The task:
Your answer must be an exact transcription of every record.

Source material:
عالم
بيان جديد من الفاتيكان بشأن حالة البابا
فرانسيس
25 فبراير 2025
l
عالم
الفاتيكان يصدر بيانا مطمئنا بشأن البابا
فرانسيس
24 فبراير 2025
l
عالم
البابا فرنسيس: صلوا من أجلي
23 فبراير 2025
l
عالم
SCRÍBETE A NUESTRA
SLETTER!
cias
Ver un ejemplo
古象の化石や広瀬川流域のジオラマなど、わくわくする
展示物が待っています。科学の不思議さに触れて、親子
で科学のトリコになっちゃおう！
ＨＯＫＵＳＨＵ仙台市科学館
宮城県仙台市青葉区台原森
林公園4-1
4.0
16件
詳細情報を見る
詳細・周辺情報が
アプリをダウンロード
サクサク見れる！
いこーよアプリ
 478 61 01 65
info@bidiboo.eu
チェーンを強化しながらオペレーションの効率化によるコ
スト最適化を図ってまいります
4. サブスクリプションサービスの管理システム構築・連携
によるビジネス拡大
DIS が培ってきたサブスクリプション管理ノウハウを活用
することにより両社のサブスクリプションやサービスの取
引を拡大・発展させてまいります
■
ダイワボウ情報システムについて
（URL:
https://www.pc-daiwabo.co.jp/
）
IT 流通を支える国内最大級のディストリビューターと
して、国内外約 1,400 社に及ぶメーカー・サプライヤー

Expected answer:
عالم
بيان جديد من الفاتيكان بشأن حالة البابا
فرانسيس
25 فبراير 2025
l
عالم
الفاتيكان يصدر بيانا مطمئنا بشأن البابا
فرانسيس
24 فبراير 2025
l
عالم
البابا فرنسيس: صلوا من أجلي
23 فبراير 2025
l
عالم
SCRÍBETE A NUESTRA
SLETTER!
cias
Ver un ejemplo
古象の化石や広瀬川流域のジオラマなど、わくわくする
展示物が待っています。科学の不思議さに触れて、親子
で科学のトリコになっちゃおう！
ＨＯＫＵＳＨＵ仙台市科学館
宮城県仙台市青葉区台原森
林公園4-1
4.0
16件
詳細情報を見る
詳細・周辺情報が
アプリをダウンロード
サクサク見れる！
いこーよアプリ
 478 61 01 65
info@bidiboo.eu
チェーンを強化しながらオペレーションの効率化によるコ
スト最適化を図ってまいります
4. サブスクリプションサービスの管理システム構築・連携
によるビジネス拡大
DIS が培ってきたサブスクリプション管理ノウハウを活用
することにより両社のサブスクリプションやサービスの取
引を拡大・発展させてまいります
■
ダイワボウ情報システムについて
（URL:
https://www.pc-daiwabo.co.jp/
）
IT 流通を支える国内最大級のディストリビューターと
して、国内外約 1,400 社に及ぶメーカー・サプライヤー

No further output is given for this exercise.